Barbara Carlson said...

When 9/11 happened and war cries were heard non-stop, John [my partner] said, "What the government should do is -- nothing."

Just wait & reflect on why 1/5 of the world hates America and smiled when it happened.
(See Reluctant Fundamentalist book).

What an admirable country that would have been! What misery uninflicted, what national wealth preserved. But no -- bomb the (the wrong ones as it turned out) bastards! I fear Iran is next in their sites. The only adult in Washington seems to be Obama and even then he was suckered into Afghanistan, the graveyard of empires.

As a dying empire, The American People are flailing and showing signs of mental unbalance. Did you see Jon Stewart's sanity rally speech? Know hope... Another adult worth supporting. I can send you the text.

Sigh. And now the election results I cannot even look at.

As American Isaac Asimov said,

"Anti-intellectualism has been a constant thread winding its way through our political and cultural life, nurtured by the false notion that democracy means that 'my ignorance is just as good as your knowledge.'"

As for slowing down, I agree. The average teenager sends 40 text messages an hour. How do they have time to do anything else? But they apparently think texting is the same thing as talking face to face.

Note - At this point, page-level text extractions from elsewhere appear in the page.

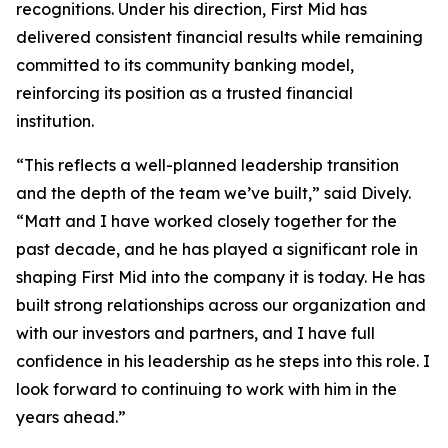
recognitions. Under his direction, First Mid has
delivered consistent financial results while remaining
committed to its community banking model,
reinforcing its position as a trusted financial
institution.
“This reflects a well-planned leadership transition
and the depth of the team we’ve built,” said Dively.
“Matt and I have worked closely together for the
past decade, and he has played a significant role in
shaping First Mid into the company it is today. He has
built strong relationships across our organization and
with our investors and partners, and I have full
confidence in his leadership as he steps into this role. I
look forward to continuing to work with him in the
years ahead.”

How starved for contact they must be.

When people ask me, "So, you busy?" Like busy-ness is a virtue. I say no, that's no way to live. Attend, people, attend. You can't do that multi-tasking.

Barbara Carlson said...

And by "government" it should read America!
Cretien was brave and right not to get Canada involved.

Oma said...

Heartfelt, thoughtful response, Barbara. Thank you.

kingmisha said...

You write so well Oma. More often than not, you write what I'm thinking. Strawberries are perfection.

Nowhere am I more at peace than in the studio with my hands molding and shaping clay. It is a very primordial experience. There is something so elemental about bringing life out of a lump of muck. That same sense of eternity is present when I'm digging in my garden.

I too try not to be busy. Busy means fragmentation to me and that undermines my serenity.

Maybe that's what the Book of Genesis really means. Its not about the perils of knowledge but the risks of life and learning from failure.

Oma said...

Maybe all old folks think as we do ... Barbara and Kingmisha ... slowly ... reflectively ... not so nimbly.